The hexosamine signaling pathway: O-GlcNAc cycling in feast or famine

• Published in: Biochimica et biophysica acta Vol. 1800; no. 2; pp. 80 - 95
• Main Authors: Hanover, John A., Krause, Michael W., Love, Dona C.
• Format: Journal Article
• Language: English
• Published: Netherlands Elsevier B.V 01.02.2010
• Subjects: Acetylglucosamine - physiology; Acetylglucosaminidase - metabolism; AKT; AMPK; Animals; Caenorhabditis elegans; Cancer; Cardiovascular disease; Catalytic Domain; Diabetes; Diabetes Mellitus, Type 2 - physiopathology; Evolution, Molecular; Food; Gene Expression Regulation - physiology; Growth factor; Hexosamine; Humans; Insulin; Insulin Resistance - physiology; MAP Kinase Signaling System - physiology; MAPK; Models, Animal; Models, Molecular; mTOR; N-Acetylglucosaminyltransferases - metabolism; Neurodegeneration; O-GlcNAc; Proteasome Endopeptidase Complex - physiology; Proto-Oncogene Proteins c-akt - physiology; Sirtuins - physiology; Starvation; Neurodegeneration; mTOR; Cardiovascular disease; AMPK; Hexosamine; AKT; Diabetes; MAPK; Insulin; O-GlcNAc; Growth factor; Cancer
• ISSN: 0304-4165; 0006-3002; 1872-8006
• DOI: 10.1016/j.bbagen.2009.07.017

The enzymes of O-GlcNAc cycling couple the nutrient-dependent synthesis of UDP-GlcNAc to O-GlcNAc modification of Ser/Thr residues of key nuclear and cytoplasmic targets. This series of reactions culminating in O-GlcNAcylation of targets has been termed the hexosamine signaling pathway (HSP). The evolutionarily ancient enzymes of O-GlcNAc cycling have co-evolved with other signaling effecter molecules; they are recruited to their targets by many of the same mechanisms used to organize canonic kinase-dependent signaling pathways. This co-recruitment of the enzymes of O-GlcNAc cycling drives a binary switch impacting pathways of anabolism and growth (nutrient uptake) and catabolic pathways (nutrient sparing and salvage).
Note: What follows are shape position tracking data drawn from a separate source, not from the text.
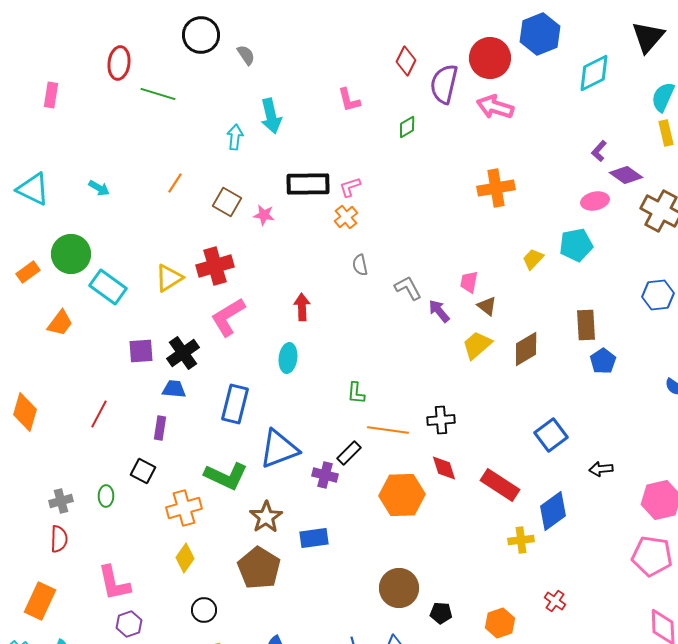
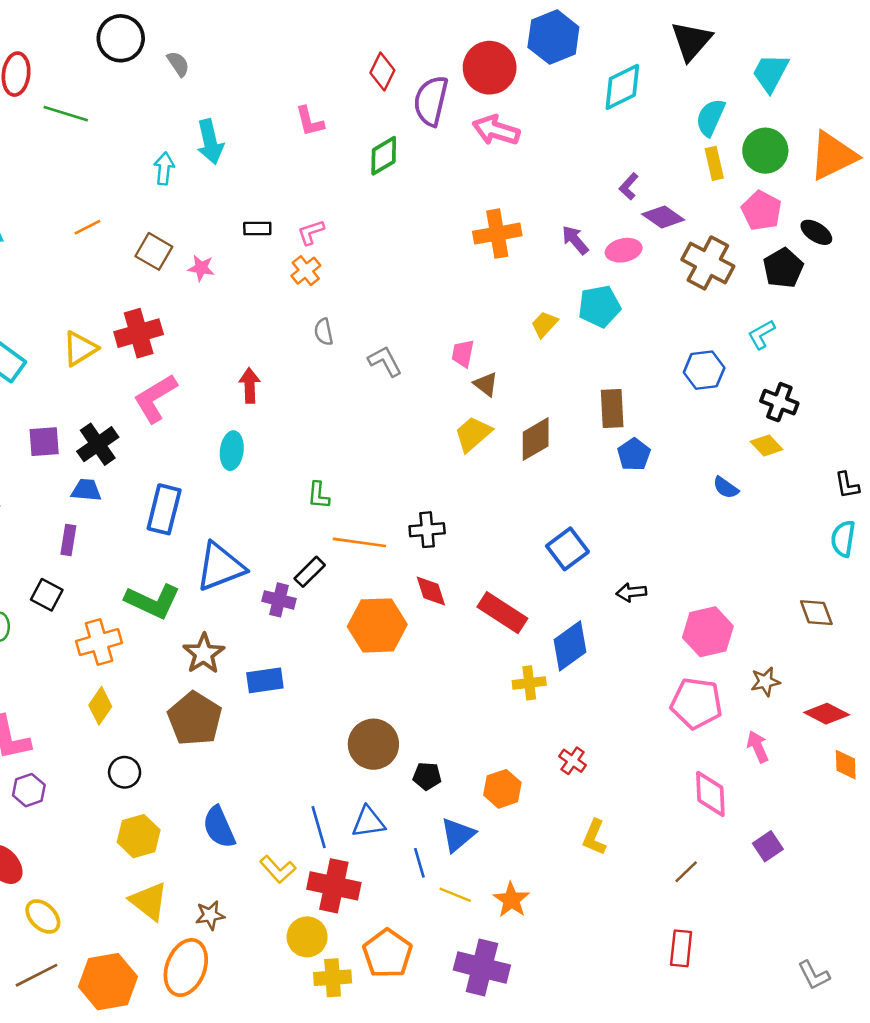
green diamond: (407, 127) -> (384, 156), size x1.4
orange line: (175, 183) -> (88, 227), turned 30
black rectangle: (308, 184) -> (257, 228), size x0.5
purple arrow: (439, 311) -> (575, 240), moved

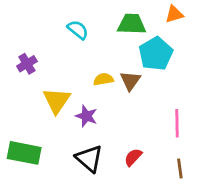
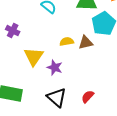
purple cross: (27, 64) -> (13, 31), turned -32
brown triangle: (130, 81) -> (86, 43), turned 42

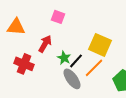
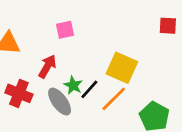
pink square: (58, 17) -> (65, 30), turned -32
gray ellipse: (72, 79) -> (60, 102), moved

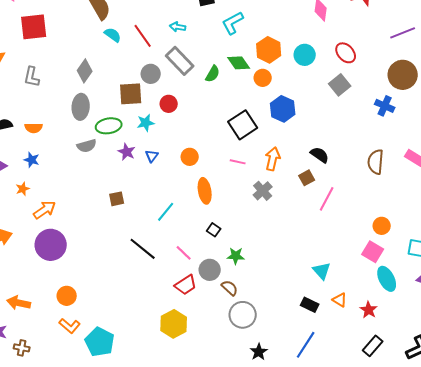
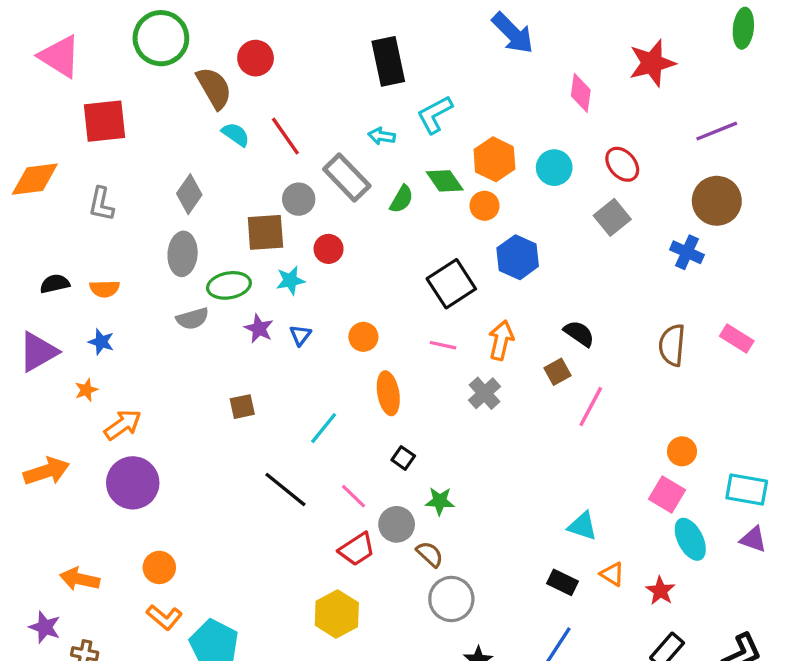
cyan arrow: (178, 27) -> (382, 136), moved
cyan triangle: (322, 271) -> (582, 526), turned -30

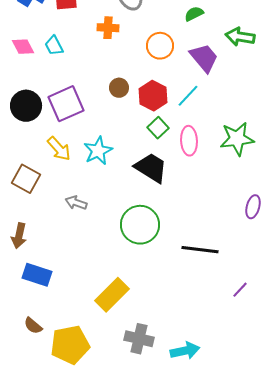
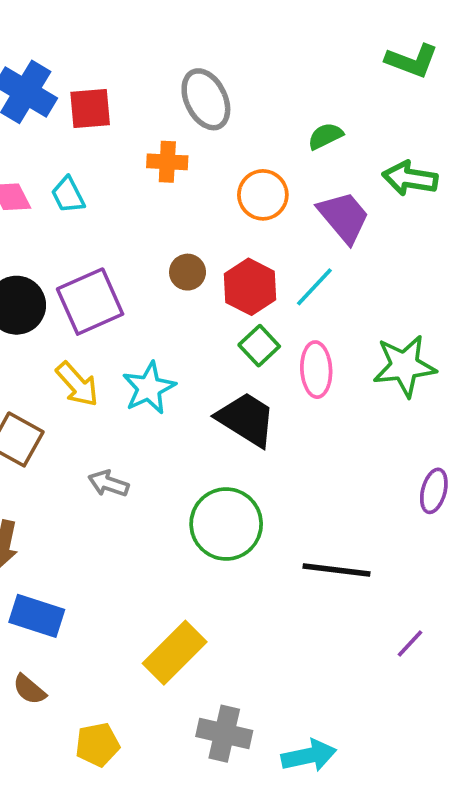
brown semicircle: (33, 326) -> (29, 689), moved
yellow pentagon: (70, 345) -> (97, 745), size x0.6

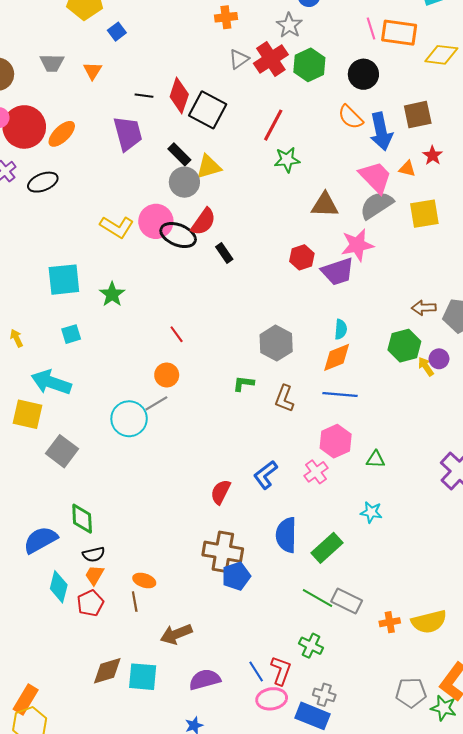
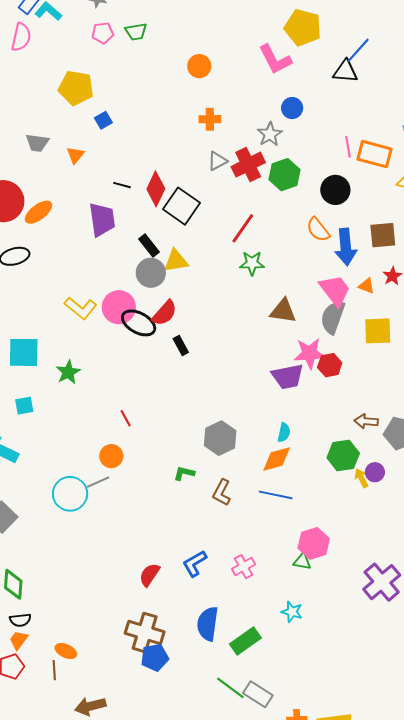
gray semicircle: (377, 205) -> (333, 317), turned -44
red hexagon: (302, 257) -> (330, 365), moved
pink hexagon: (336, 441) -> (314, 543), moved

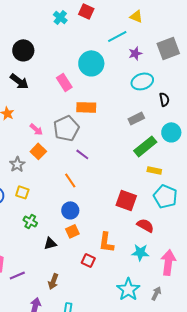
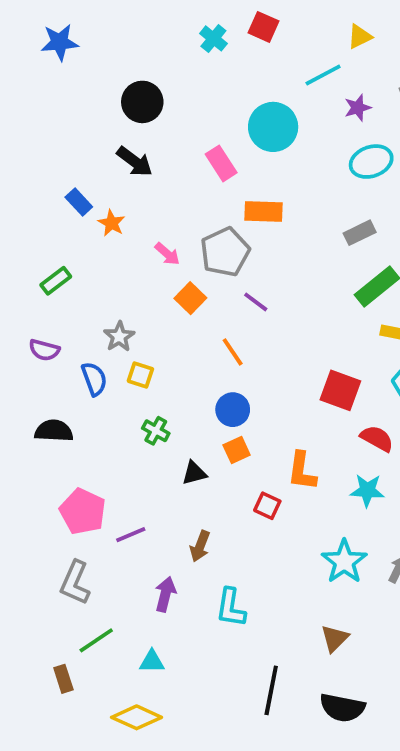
yellow triangle: (136, 16) -> (360, 37), turned -48
orange square: (38, 151) -> (190, 298), moved
gray star: (17, 164) -> (119, 337), moved

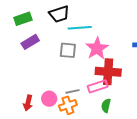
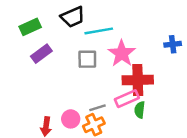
green semicircle: (106, 106) -> (140, 110), moved

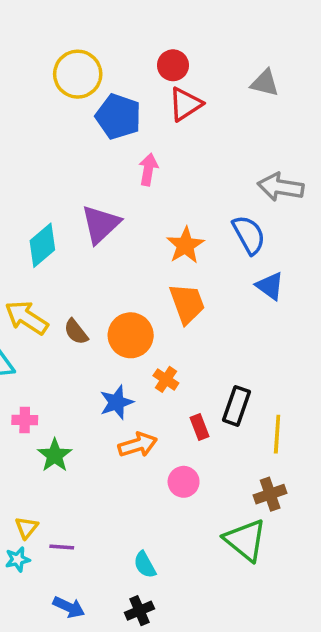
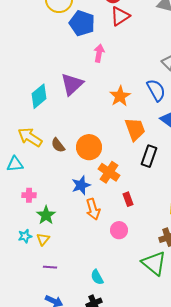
orange trapezoid: (187, 304) -> (135, 129), moved
orange cross: (166, 379) -> (109, 172), size x1.5
black rectangle: (237, 406) -> (149, 156), moved
orange arrow: (138, 445) -> (93, 209), turned 90
yellow triangle: (26, 528) -> (43, 239), moved
cyan star: (18, 559) -> (25, 236), moved

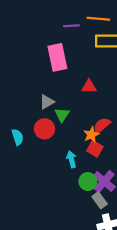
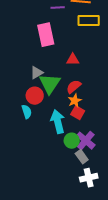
green triangle: (62, 115) -> (50, 84), size x1.6
red semicircle: (102, 125) -> (74, 87), moved
cyan semicircle: (18, 137) -> (27, 112), moved
cyan arrow: (71, 159) -> (58, 122), size x1.6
The hexosamine signaling pathway (HSP) has thus emerged as a versatile cellular regulator modulating numerous cellular signaling cascades influencing growth, metabolism, cellular stress, circadian rhythm, and host–pathogen interactions. In mammals, the nutrient-sensing HSP has been harnessed to regulate such cell-specific functions as neutrophil migration, and activation of B-cells and T-cells. This review summarizes the diverse approaches being used to examine O-GlcNAc cycling. It will emphasize the impact O-GlcNAcylation has upon signaling pathways that may be become deregulated in diseases of the immune system, diabetes mellitus, cancer, cardiovascular disease, and neurodegenerative diseases.